Rehabilitation of an aging bridge is not a management strategy unique to the bridge engineering community. For example, airlines commonly take their aircraft out of service after a certain number of miles flown; the aircraft is literally rebuilt to ensure the aircraft is in a safe operational condition. Other examples can be found in many other industries dealing with expensive and complex engineered systems.

Q: Where are the world's most advanced structural sensing systems being implemented, and what are these systems like? D.J. Williams, Jackson, Mississippi

Lynch: Dear D.J.,
Advance structural monitoring systems are being implemented throughout the world. Many bridges in the United States, Japan, China, Hong Kong, Korea, and Europe have sophisticated monitoring systems that record their response to loading. Many of these monitoring systems are one of a kind, uniquely designed for the specific bridge being monitoring. For example, in the United States many landmark bridges such as the Vincent Thomas Bridge (Los Angles) and Golden Gate Bridge (San Francisco) are implemented with monitoring systems designed to record the bridge response to earthquake loads.

This data leads to better understanding of bridge behavior during seismic loading and improved design practices. Many of the long-span bridges in Hong Kong have extensive monitoring systems installed with hundreds of sensors. These systems are intended to monitor the behavior of the bridge during typhoon events, which commonly occur in Asia during the summer months. Excessive bridge motion due to a typhoon is important in deciding when to close the bridges to traffic.

Q: I've heard that if a lot of people walk with their footsteps in sync across a bridge, they can cause the bridge to collapse. Is this true? Could a marching band or soldiers really exert that much damage upon a structure? Ryan Simmons, Chicago, Illinois

Lynch: Dear Ryan,
This common public belief is actually rooted in a historic bridge failure that occurred in France in the mid-1800s. Reportedly, the Angers suspension bridge failed when hundreds of troops were marching in step across the bridge. Today it is impossible to know if the Angers Bridge had a design or construction flaw leaving it vulnerable to failure, but it does appears that the troops contributed to the disaster. When troops march in cadence, they are essentially impacting the bridge at a fixed rate, or frequency. Every structure has a "natural" frequency; if the loading frequency (whether from troops or other sources) matches the natural frequency of the structure, a phenomenon known as resonance can occur. The Tacoma Narrows Bridge is widely cited as a modern day example of resonance-induced collapse. In this case, the frequency of the wind matched the natural frequency of the bridge deck resulting in higher than normal response amplitudes and subsequent failure.
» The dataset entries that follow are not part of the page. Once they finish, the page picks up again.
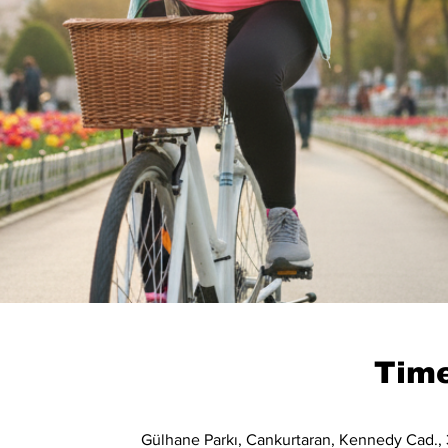
Time
Gülhane Parkı, Cankurtaran, Kennedy Cad., 3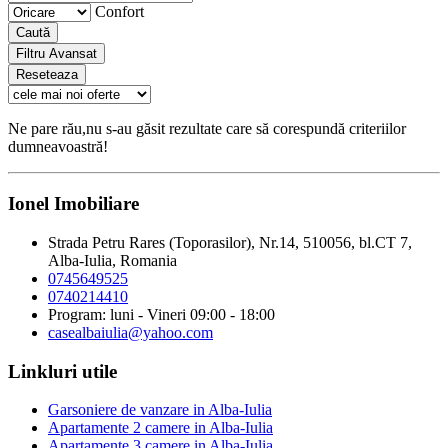
Confort
Caută
Filtru Avansat
Reseteaza
Ne pare rău,nu s-au găsit rezultate care să corespundă criteriilor
dumneavoastră!
Ionel Imobiliare
Strada Petru Rares (Toporasilor), Nr.14, 510056, bl.CT 7,
Alba-Iulia, Romania
0745649525
0740214410
Program: luni - Vineri 09:00 - 18:00
casealbaiulia@yahoo.com
Linkluri utile
Garsoniere de vanzare in Alba-Iulia
Apartamente 2 camere in Alba-Iulia
Apartamente 3 camere in Alba-Iulia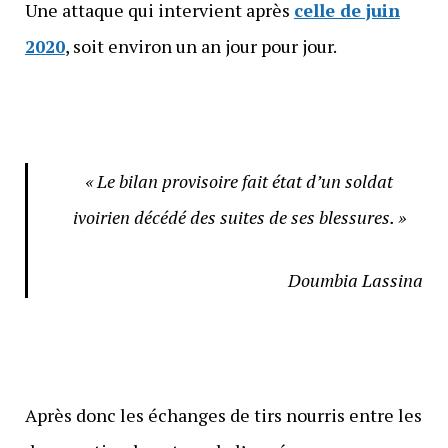
Une attaque qui intervient après
celle de juin
2020
, soit environ un an jour pour jour.
« Le bilan provisoire fait état d’un soldat
ivoirien décédé des suites de ses blessures. »
Doumbia Lassina
Après donc les échanges de tirs nourris entre les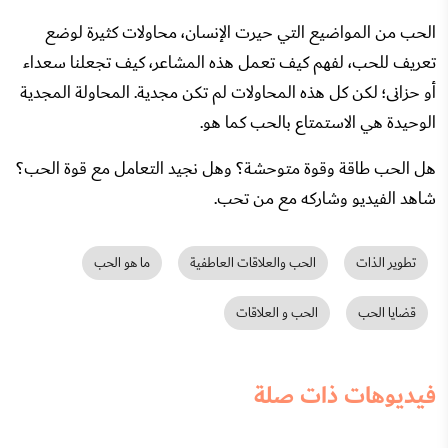
الحب من المواضيع التي حيرت الإنسان، محاولات كثيرة لوضع
تعريف للحب، لفهم كيف تعمل هذه المشاعر، كيف تجعلنا سعداء
أو حزانى؛ لكن كل هذه المحاولات لم تكن مجدية. المحاولة المجدية
الوحيدة هي الاستمتاع بالحب كما هو.
هل الحب طاقة وقوة متوحشة؟ وهل نجيد التعامل مع قوة الحب؟
شاهد الفيديو وشاركه مع من تحب.
تطوير الذات
الحب والعلاقات العاطفية
ما هو الحب
قضايا الحب
الحب و العلاقات
فيديوهات ذات صلة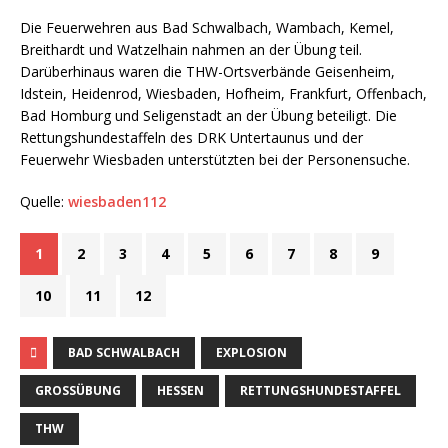
Die Feuerwehren aus Bad Schwalbach, Wambach, Kemel,
Breithardt und Watzelhain nahmen an der Übung teil.
Darüberhinaus waren die THW-Ortsverbände Geisenheim,
Idstein, Heidenrod, Wiesbaden, Hofheim, Frankfurt, Offenbach,
Bad Homburg und Seligenstadt an der Übung beteiligt. Die
Rettungshundestaffeln des DRK Untertaunus und der
Feuerwehr Wiesbaden unterstützten bei der Personensuche.
Quelle:
wiesbaden112
1
2
3
4
5
6
7
8
9
10
11
12
BAD SCHWALBACH
EXPLOSION
GROSSÜBUNG
HESSEN
RETTUNGSHUNDESTAFFEL
THW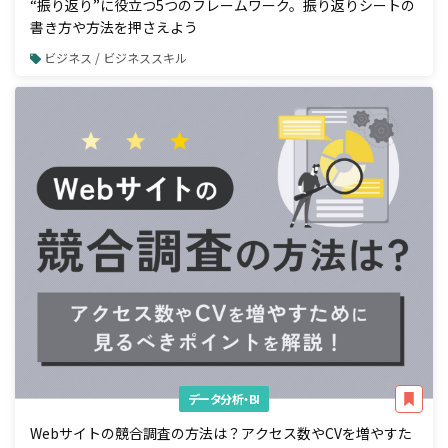
“振り返り”に役立つ5つのフレームワーク。振り返りシートの
書き方や方法を押さえよう
ビジネス / ビジネススキル
データ分析・BI
Webサイトの競合調査の方法は？アクセス数やCVを増やすた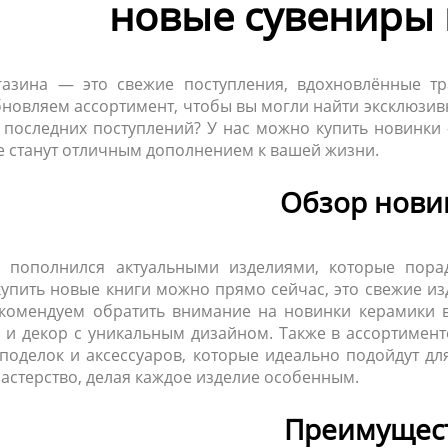
новые сувениры 
азина — это свежие поступления, вдохновлённые т
новляем ассортимент, чтобы вы могли найти эксклюзивн
е последних поступлений? У нас можно купить новинки
е станут отличным дополнением к вашей жизни.
Обзор нови
г пополнился актуальными изделиями, которые пора
купить новые книги можно прямо сейчас, это свежие из
комендуем обратить внимание на новинки керамики в
ы и декор с уникальным дизайном. Также в ассортимент
поделок и аксессуаров, которые идеально подойдут для
астерство, делая каждое изделие особенным.
Преимущес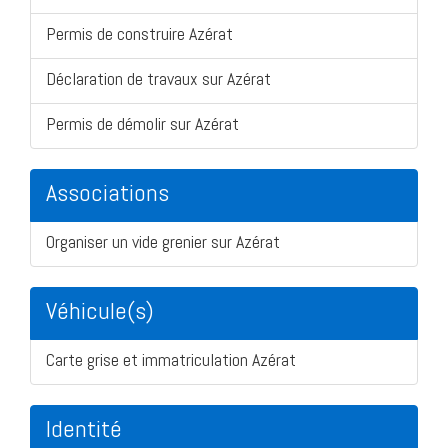
Permis de construire Azérat
Déclaration de travaux sur Azérat
Permis de démolir sur Azérat
Associations
Organiser un vide grenier sur Azérat
Véhicule(s)
Carte grise et immatriculation Azérat
Identité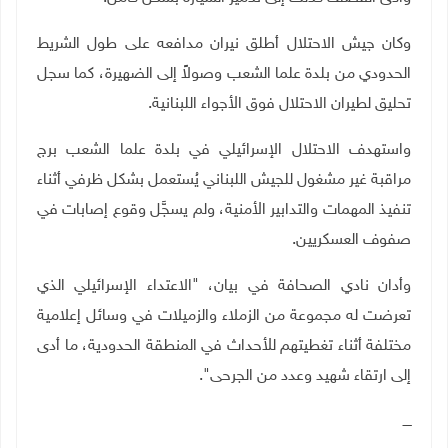
وكان جيش الاحتلال أطلق نيران مدافعه على طول الشريط
الحدودي من بلدة علما الشعب وصولاً إلى الضهيرة، كما سجل
تحليق لطيران الاحتلال فوق الأجواء اللبنانية
.
واستهدف الاحتلال الإسرائيلي في بلدة علما الشعب برج
مراقبة غير مشغول للجيش اللبناني يُستعمل بشكل ظرفي أثناء
تنفيذ المهمات والتدابير الأمنية، ولم يسجَّل وقوع إصابات في
صفوف العسكريين
.
وأدان نادي الصحافة في بيان، "الاعتداء الإسرائيلي الذي
تعرضت له مجموعة من الزملاء والزميلات في وسائل إعلامية
مختلفة أثناء تغطيتهم للأحداث في المنطقة الحدودية، ما أدى
إلى ارتقاء شهيد وعدد من الجرحى".
ــــ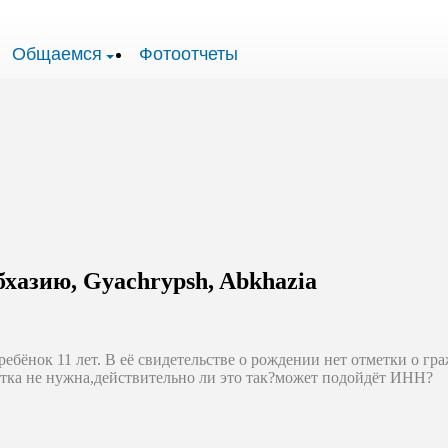
Общаемся
Фотоотчеты
хазию, Gyachrypsh, Abkhazia
ебёнок 11 лет. В её свидетельстве о рождении нет отметки о гра
етка не нужна,действительно ли это так?может подойдёт ИНН?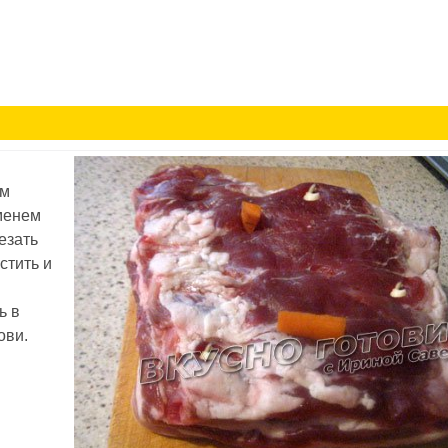
ем
еменем
езать
стить и
ь в
ови.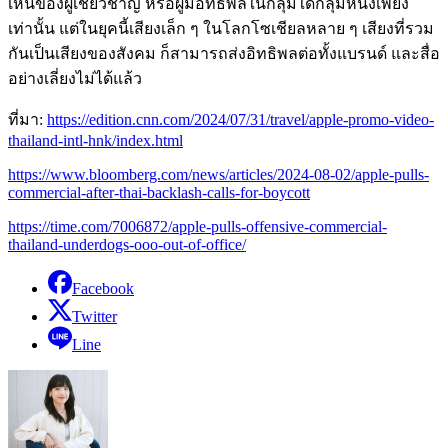
เห็นของผู้เชี่ยวชาญ หรือผู้มีอิทธิพลในกลุ่มใดกลุ่มหนึ่งเพียง
เท่านั้น แต่ในยุคนี้เสียงเล็ก ๆ ในโลกโซเชียลหลาย ๆ เสียงที่รวม
กันเป็นเสียงของสังคม ก็สามารถส่งอิทธิพลต่อทั้งแบรนด์ และสื่อ
อย่างเลี่ยงไม่ได้แล้ว
ที่มา:
https://edition.cnn.com/2024/07/31/travel/apple-promo-video-
thailand-intl-hnk/index.html
https://www.bloomberg.com/news/articles/2024-08-02/apple-pulls-
commercial-after-thai-backlash-calls-for-boycott
https://time.com/7006872/apple-pulls-offensive-commercial-
thailand-underdogs-ooo-out-of-office/
Facebook
Twitter
Line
In more recent times, the Millennium Bridge spanning the River Thames in London suffered from pedestrian induced resonance. On opening day, thousands of pedestrians crossed the Millennium Bridge, resulting in a noticeable sideways oscillation. The instinctual reaction of the pedestrians was to compensate for the humanly perceptible motion by walking in step. Pedestrians walking in step further amplified the sideway oscillation, a classic example of pedestrian-induced resonance. The bridge was closed after three days of service to be retrofitted with a tuned mass damper, a device that limits structural motion in the face of resonance.

In modern day bridge design, resonance is accounted for in the design process. Therefore, if troops were to cross a modern U.S. bridge in step at a frequency equal to the natural frequency of the structure, higher bridge amplitudes would be encountered consistent with physics. However, such responses would likely remain within the safe operational envelope of the bridge, resulting in no damage to the structure or cause for concern.